I yearn for the innocent days of the Ice Bucket Challenge, circa 2014, when the worst we did was pour icy water over our own heads to raise awareness for ALS. Now, in the latest viral social media challenge, two people trick a third person into thinking they’re simply standing in a line and jumping up and down together. But when the person in the middle jumps, the people on either side of them trip them in mid-air, sending them crashing backwards to the ground.

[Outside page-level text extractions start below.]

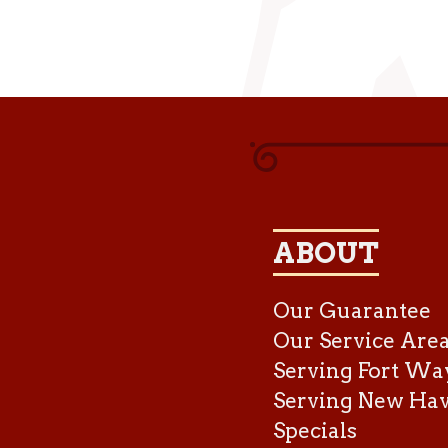
ABOUT
Our Guarantee
Our Service Are
Serving Fort Wa
Serving New Ha
Specials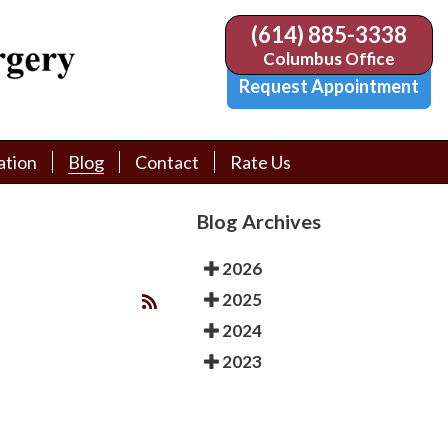
(614) 885-3338
(614) 885-3338
Columbus Office
Columbus Office
Request Appointment
Request Appointment
ation
ation
Blog
Blog
Contact
Contact
Rate Us
Rate Us
tion Library
tion Library
Request Appointment
Request Appointment
Blog Archives
Physician Referral Form
Physician Referral Form
2026
2025
2024
2023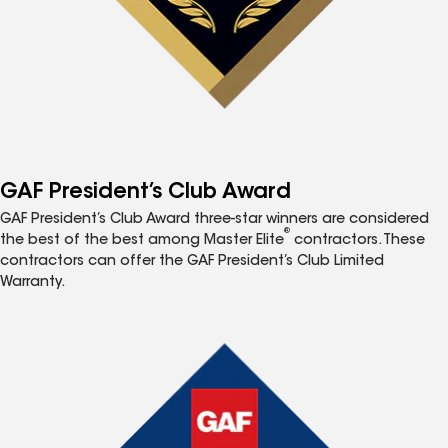
GAF President’s Club Award
GAF President’s Club Award three-star winners are considered
®
the best of the best among Master Elite
contractors. These
contractors can offer the GAF President’s Club Limited
Warranty.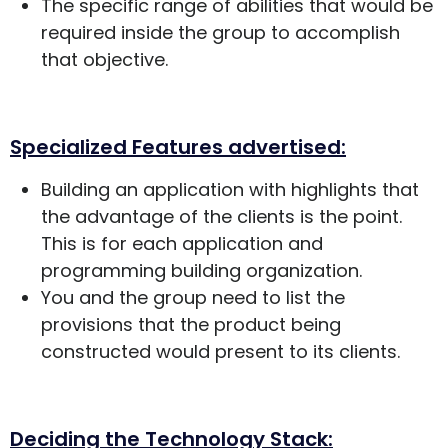
The specific range of abilities that would be
required inside the group to accomplish
that objective.
Specialized Features advertised:
Building an application with highlights that
the advantage of the clients is the point.
This is for each application and
programming building organization.
You and the group need to list the
provisions that the product being
constructed would present to its clients.
Deciding the Technology Stack: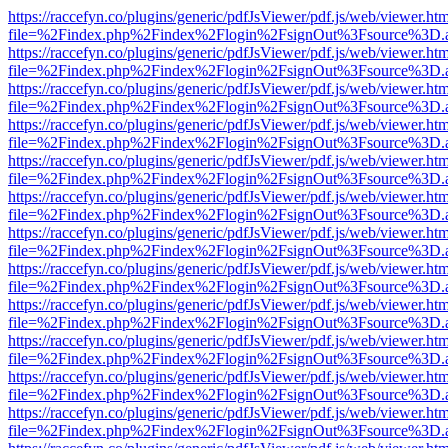
https://raccefyn.co/plugins/generic/pdfJsViewer/pdf.js/web/viewer.ht
file=%2Findex.php%2Findex%2Flogin%2FsignOut%3Fsource%3D.ame
https://raccefyn.co/plugins/generic/pdfJsViewer/pdf.js/web/viewer.ht
file=%2Findex.php%2Findex%2Flogin%2FsignOut%3Fsource%3D.ame
https://raccefyn.co/plugins/generic/pdfJsViewer/pdf.js/web/viewer.ht
file=%2Findex.php%2Findex%2Flogin%2FsignOut%3Fsource%3D.ame
https://raccefyn.co/plugins/generic/pdfJsViewer/pdf.js/web/viewer.ht
file=%2Findex.php%2Findex%2Flogin%2FsignOut%3Fsource%3D.ame
https://raccefyn.co/plugins/generic/pdfJsViewer/pdf.js/web/viewer.ht
file=%2Findex.php%2Findex%2Flogin%2FsignOut%3Fsource%3D.ame
https://raccefyn.co/plugins/generic/pdfJsViewer/pdf.js/web/viewer.ht
file=%2Findex.php%2Findex%2Flogin%2FsignOut%3Fsource%3D.ame
https://raccefyn.co/plugins/generic/pdfJsViewer/pdf.js/web/viewer.ht
file=%2Findex.php%2Findex%2Flogin%2FsignOut%3Fsource%3D.ame
https://raccefyn.co/plugins/generic/pdfJsViewer/pdf.js/web/viewer.ht
file=%2Findex.php%2Findex%2Flogin%2FsignOut%3Fsource%3D.ame
https://raccefyn.co/plugins/generic/pdfJsViewer/pdf.js/web/viewer.ht
file=%2Findex.php%2Findex%2Flogin%2FsignOut%3Fsource%3D.ame
https://raccefyn.co/plugins/generic/pdfJsViewer/pdf.js/web/viewer.ht
file=%2Findex.php%2Findex%2Flogin%2FsignOut%3Fsource%3D.ame
https://raccefyn.co/plugins/generic/pdfJsViewer/pdf.js/web/viewer.ht
file=%2Findex.php%2Findex%2Flogin%2FsignOut%3Fsource%3D.ame
https://raccefyn.co/plugins/generic/pdfJsViewer/pdf.js/web/viewer.ht
file=%2Findex.php%2Findex%2Flogin%2FsignOut%3Fsource%3D.ame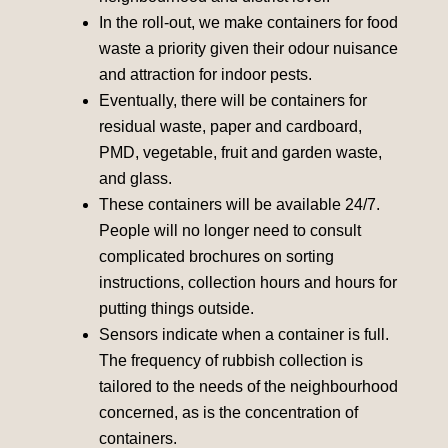
In the roll-out, we make containers for food
waste a priority given their odour nuisance
and attraction for indoor pests.
Eventually, there will be containers for
residual waste, paper and cardboard,
PMD, vegetable, fruit and garden waste,
and glass.
These containers will be available 24/7.
People will no longer need to consult
complicated brochures on sorting
instructions, collection hours and hours for
putting things outside.
Sensors indicate when a container is full.
The frequency of rubbish collection is
tailored to the needs of the neighbourhood
concerned, as is the concentration of
containers.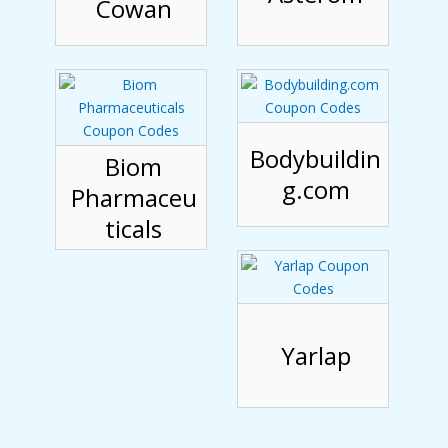
Cowan
Bodybuildin
Biom
g.com
Pharmaceu
ticals
Yarlap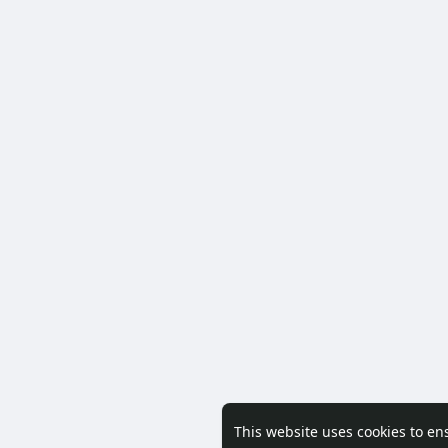
This website uses cookies to en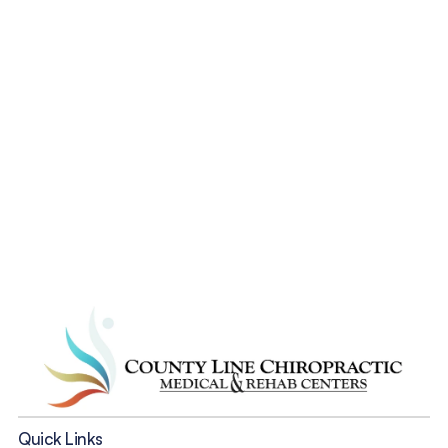
from your accident 
pains?
Start Now
Quick Links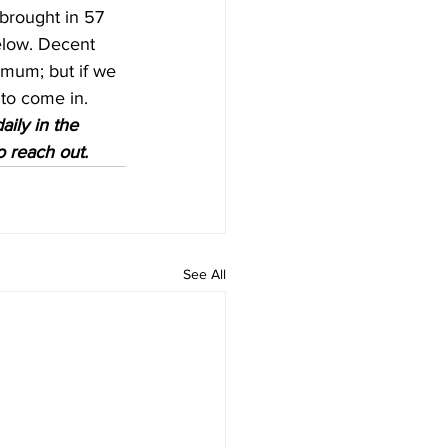
brought in 57 
below. Decent 
imum; but if we 
o come in.   
aily in the 
o reach out.
See All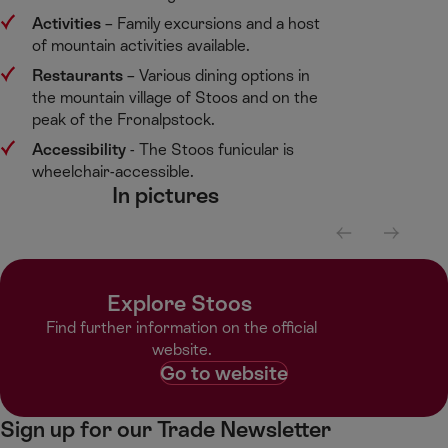
Activities
​– Family excursions and a host
of mountain activities available.​
Restaurants
​– Various dining options in
the mountain village of Stoos and on the
peak of the Fronalpstock. ​
Accessibility
​- The Stoos funicular is
wheelchair-accessible. ​
In pictures​
S
S
c
c
r
r
Explore Stoos ​
o
o
l
l
Find further information on the official
l
l
website.​
l
r
Go to website
e
i
f
g
Sign up for our Trade Newsletter
t
h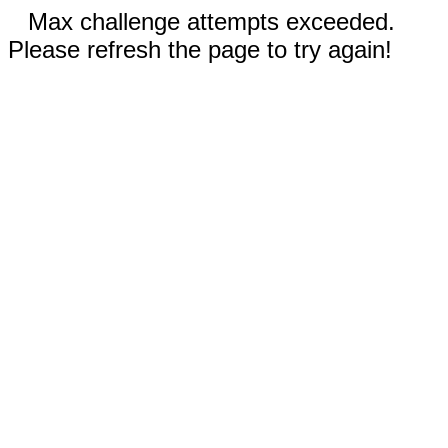
Max challenge attempts exceeded.
Please refresh the page to try again!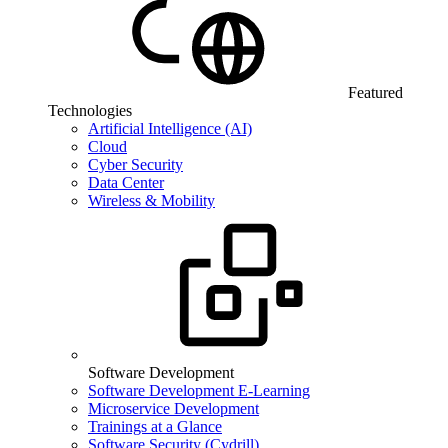
Featured
Technologies
Artificial Intelligence (AI)
Cloud
Cyber Security
Data Center
Wireless & Mobility
Software Development
Software Development E-Learning
Microservice Development
Trainings at a Glance
Software Security (Cydrill)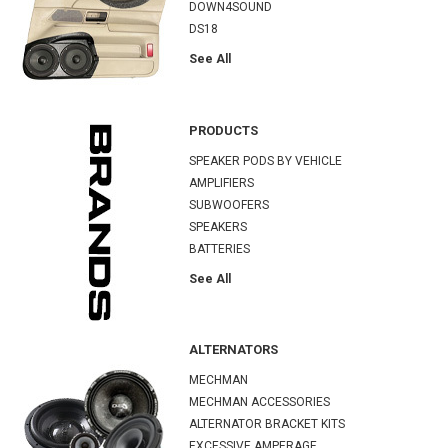
DOWN4SOUND
DS18
See All
PRODUCTS
SPEAKER PODS BY VEHICLE
AMPLIFIERS
SUBWOOFERS
SPEAKERS
BATTERIES
See All
ALTERNATORS
MECHMAN
MECHMAN ACCESSORIES
ALTERNATOR BRACKET KITS
EXCESSIVE AMPERAGE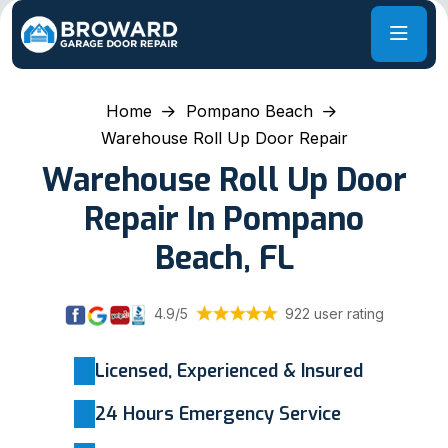
Home
Pompano Beach
Warehouse Roll Up Door Repair
Warehouse Roll Up Door
Repair In Pompano
Beach, FL
4.9/5
922 user rating
Licensed, Experienced & Insured
24 Hours Emergency Service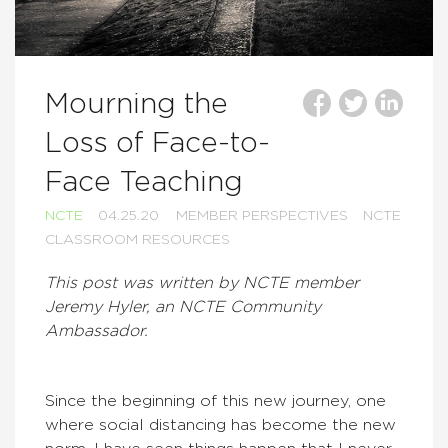
Mourning the
Loss of Face-to-
Face Teaching
NCTE
04.25.20
MEMBER PERSPECTIVES
NCTE
CLASSROOM RESOURCES
This post was written by NCTE member
Jeremy Hyler, an NCTE Community
Ambassador.
Since the beginning of this new journey, one
where social distancing has become the new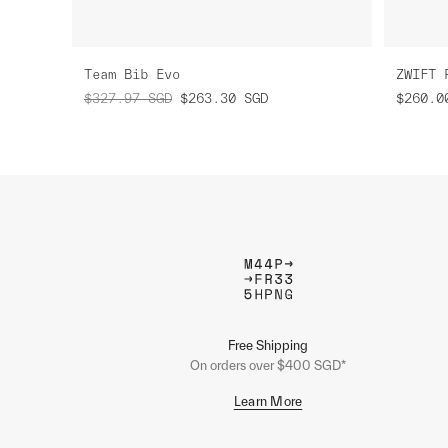
Team Bib Evo
ZWIFT 
$327.97
SGD
$263.30
SGD
$260.0
Free Shipping
On orders over $400 SGD*
Learn More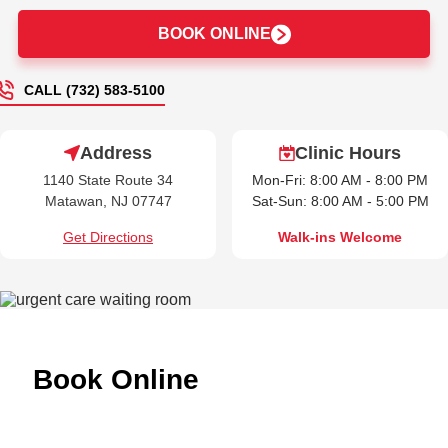
BOOK ONLINE
CALL (732) 583-5100
Address
Clinic Hours
1140 State Route 34
Mon-Fri: 8:00 AM - 8:00 PM
Matawan, NJ 07747
Sat-Sun: 8:00 AM - 5:00 PM
Get Directions
Walk-ins Welcome
Book Online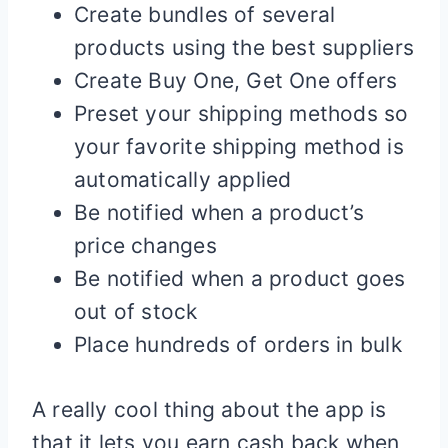
Create bundles of several
products using the best suppliers
Create Buy One, Get One offers
Preset your shipping methods so
your favorite shipping method is
automatically applied
Be notified when a product’s
price changes
Be notified when a product goes
out of stock
Place hundreds of orders in bulk
A really cool thing about the app is
that it lets you earn cash back when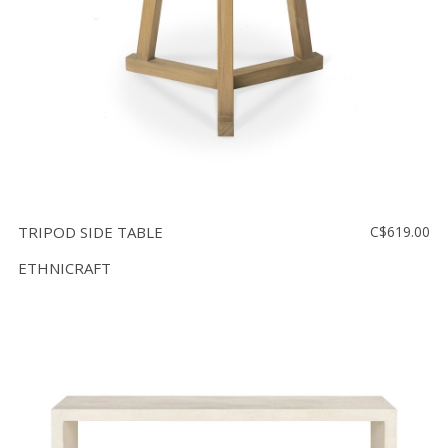
TRIPOD SIDE TABLE
C$619.00
ETHNICRAFT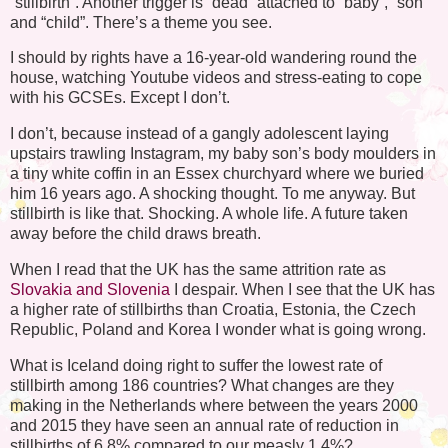
“stillbirth”. Another trigger is “dead” attached to “baby”, “son”
and “child”. There’s a theme you see.
I should by rights have a 16-year-old wandering round the
house, watching Youtube videos and stress-eating to cope
with his GCSEs. Except I don’t.
I don’t, because instead of a gangly adolescent laying
upstairs trawling Instagram, my baby son’s body moulders in
a tiny white coffin in an Essex churchyard where we buried
him 16 years ago. A shocking thought. To me anyway. But
stillbirth is like that. Shocking. A whole life. A future taken
away before the child draws breath.
When I read that the UK has the same attrition rate as
Slovakia and Slovenia
I despair. When I see that the UK has
a higher rate of stillbirths than Croatia, Estonia, the Czech
Republic, Poland and Korea I wonder what is going wrong.
What is Iceland doing right to suffer the lowest rate of
stillbirth among 186 countries? What changes are they
making in the Netherlands where between the years 2000
and 2015 they have seen an annual rate of reduction in
stillbirths of 6.8% compared to our measly 1.4%?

The challenge appears to have originated on TikTok, but when you search for #skullbreakerchallenge on the app now, you’re more likely to see a slew of posts from people begging others not to try it than posts of the actual prank itself. That might largely be because, as a TikTok spokesperson reportedly told NBC News in a statement, “the trend in question is a violation of our guidelines, so we remove the content when it’s reported.”
However, parents are taking to social media to warn others that it’s happening and their children have gotten concussions, lost consciousness, and have needed everything from stitches to surgery as a result. Thirteen-year-old Kathleen DeJesus from Lawrence, Massachusetts told NBC News that she suffered serious injuries after the prank was pulled on her late last month:
“I was thinking, like, I feel like I was going to die,” DeJesus said. “I was paralyzed. I fell, I had a concussion, and I was numb, I couldn’t feel my legs, my foot, my hands, nothing.”
Chances are your older kids, especially if they’re active on social media, have already heard of the Skull Breaker Challenge. But younger kids may not know what it is or suspect such a prank if a couple of classmates challenge them to an innocent-sounding jumping challenge. It’s worth a warning, just in case.